John Doane and Mary Eldridge’s son Thomas Doane introduced nitroglycerin to tunneling, using it in the construction of the infamous Hoosac Railroad Tunnel in northwest Massachusetts as its chief engineer between 1863 and 1867. Subsequently chief engineer of the Burlington and Missouri River Railroad, he named one of the towns in its course for his hometown. With Doane, we follow white colonial expansion westward from Orleans, Massachusetts to Orleans, Nebraska. Susan Sparrow’s relatives also affected national affairs. Her maternal grandfather Joshua Crosby was a gun captain on board the USS Constitution. He is reputed to have fired the shot that brought down the mizzenmast of the HMS Guerriere leading to her capture in 1812. Her younger brother Benjamin Sparrow was prominent in the nativist, anti-Catholic Know Nothing Party, which achieved electoral success in Massachusetts in 1854. In 1871, the US Life-Saving Service was formed in succession to the various volunteer organizations that had sought to aid mariners in distress. Sparrow’s standing was sufficient for him to be appointed the first superintendent on the Cape when that position was created in 1873, a post he retained through various changes of administration until 1904. He died in 1906. Four years later, his elder sister, the school teacher and author of the diary recently discovered behind an attic wall, died at the age of seventy-seven.
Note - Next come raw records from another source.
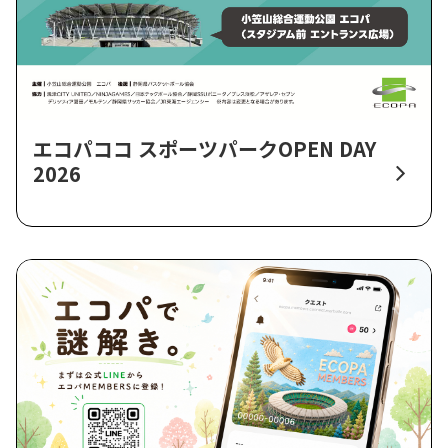
エコパココ スポーツパークOPEN DAY
2026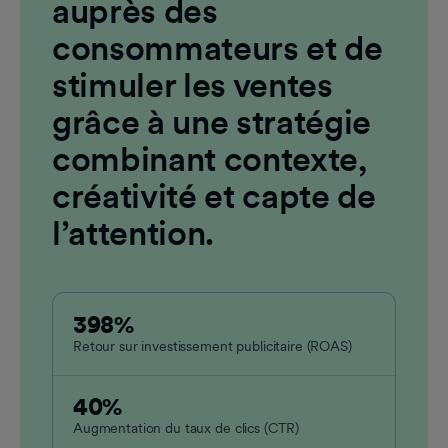
auprès des
consommateurs et de
stimuler les ventes
grâce à une stratégie
combinant contexte,
créativité et capte de
l’attention.
398%
Retour sur investissement publicitaire (ROAS)
40%
Augmentation du taux de clics (CTR)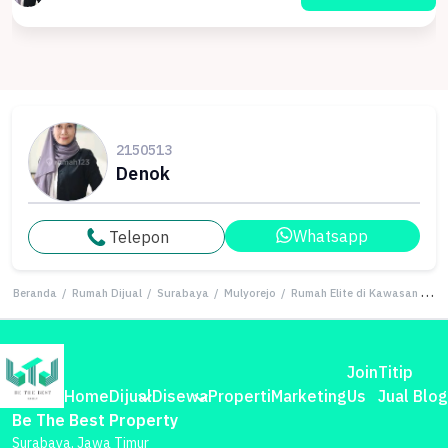
2150513
Denok
Whatsapp
Telepon
Beranda
/
Rumah Dijual
/
Surabaya
/
Mulyorejo
/
Rumah Elite di Kawasan Mulyorejo, Surabaya, LB 410m², Harga 5,4 Miliar
Join
Titip
Home
Dijual
Disewa
Properti
Marketing
Us
Jual
Blog
Be The Best Property
Surabaya, Jawa Timur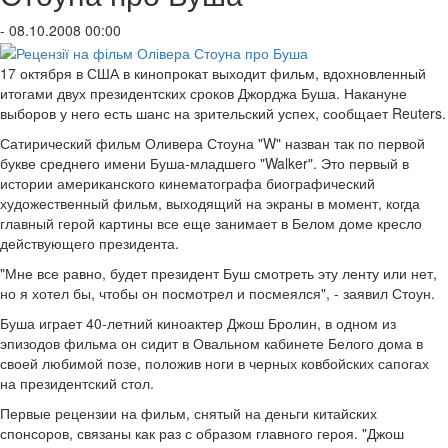
- 08.10.2008 00:00
17 октября в США в кинопрокат выходит фильм, вдохновленный
итогами двух президентских сроков Джорджа Буша. Накануне
выборов у него есть шанс на зрительский успех, сообщает Reuters.
Сатирический фильм Оливера Стоуна "W" назван так по первой
букве среднего имени Буша-младшего "Walker". Это первый в
истории американского кинематографа биографический
художественный фильм, выходящий на экраны в момент, когда
главный герой картины все еще занимает в Белом доме кресло
действующего президента.
"Мне все равно, будет президент Буш смотреть эту ленту или нет,
но я хотел бы, чтобы он посмотрел и посмеялся", - заявил Стоун.
Буша играет 40-летний киноактер Джош Бролин, в одном из
эпизодов фильма он сидит в Овальном кабинете Белого дома в
своей любимой позе, положив ноги в черных ковбойских сапогах
на президентский стол.
Первые рецензии на фильм, снятый на деньги китайских
спонсоров, связаны как раз с образом главного героя. "Джош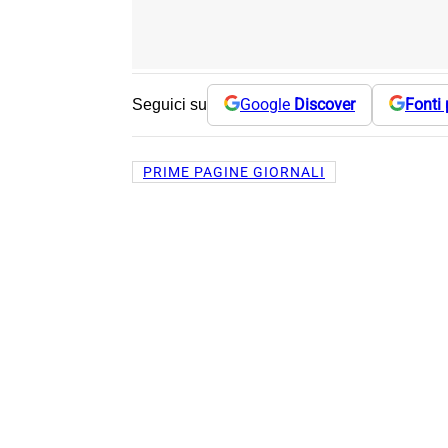
Google
Discover
Fonti 
Seguici su
PRIME PAGINE GIORNALI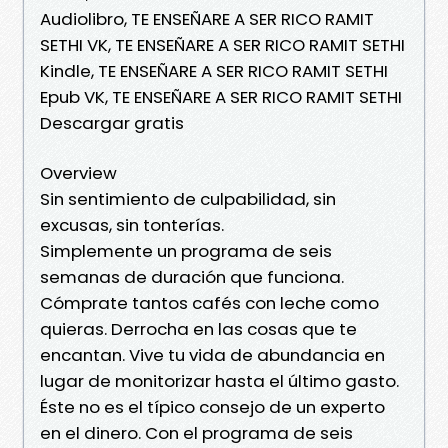
Audiolibro, TE ENSEÑARE A SER RICO RAMIT
SETHI VK, TE ENSEÑARE A SER RICO RAMIT SETHI
Kindle, TE ENSEÑARE A SER RICO RAMIT SETHI
Epub VK, TE ENSEÑARE A SER RICO RAMIT SETHI
Descargar gratis
Overview
Sin sentimiento de culpabilidad, sin
excusas, sin tonterías.
Simplemente un programa de seis
semanas de duración que funciona.
Cómprate tantos cafés con leche como
quieras. Derrocha en las cosas que te
encantan. Vive tu vida de abundancia en
lugar de monitorizar hasta el último gasto.
Éste no es el típico consejo de un experto
en el dinero. Con el programa de seis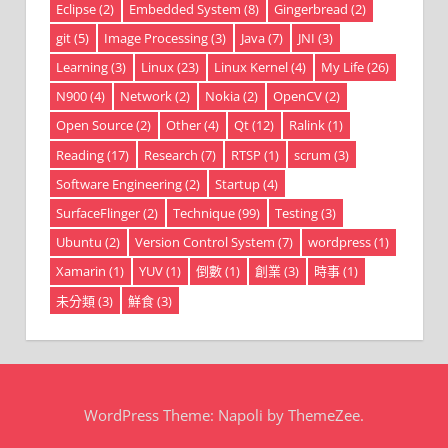
Eclipse
(2)
Embedded System
(8)
Gingerbread
(2)
git
(5)
Image Processing
(3)
Java
(7)
JNI
(3)
Learning
(3)
Linux
(23)
Linux Kernel
(4)
My Life
(26)
N900
(4)
Network
(2)
Nokia
(2)
OpenCV
(2)
Open Source
(2)
Other
(4)
Qt
(12)
Ralink
(1)
Reading
(17)
Research
(7)
RTSP
(1)
scrum
(3)
Software Engineering
(2)
Startup
(4)
SurfaceFlinger
(2)
Technique
(99)
Testing
(3)
Ubuntu
(2)
Version Control System
(7)
wordpress
(1)
Xamarin
(1)
YUV
(1)
倒數
(1)
創業
(3)
時事
(1)
未分類
(3)
鮮食
(3)
WordPress Theme: Napoli by ThemeZee.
Headstones in a cemetery, letters to an aunt, and a succinct daily diary are strands of a thread from Orleans, Massachusetts that can be twisted to form the cordage of local, regional, and national history. I honor local history. Yes, a fair proportion of practitioners are untrained as historians, and many come to their enthusiasm through a fascination with the past of their own families, then their hometowns, seldom further. Yet local need not be parochial. When Bonnie Snow wrote an article for the Orleans Historical Society Newsletter about two World War II servicemen from Orleans stationed on Tinian (base of the Enola Gay, of Hiroshima A-bomb fame) in which she discussed senninbari (Japanese soldiers’ apotropaic belts, each sewn with a thousand stitches), some locals felt she had strayed too far from Orleans affairs. On the contrary. She demonstrated that following local threads leads you ever outward, helping the curious discover the world and the large-scale weavings of its history.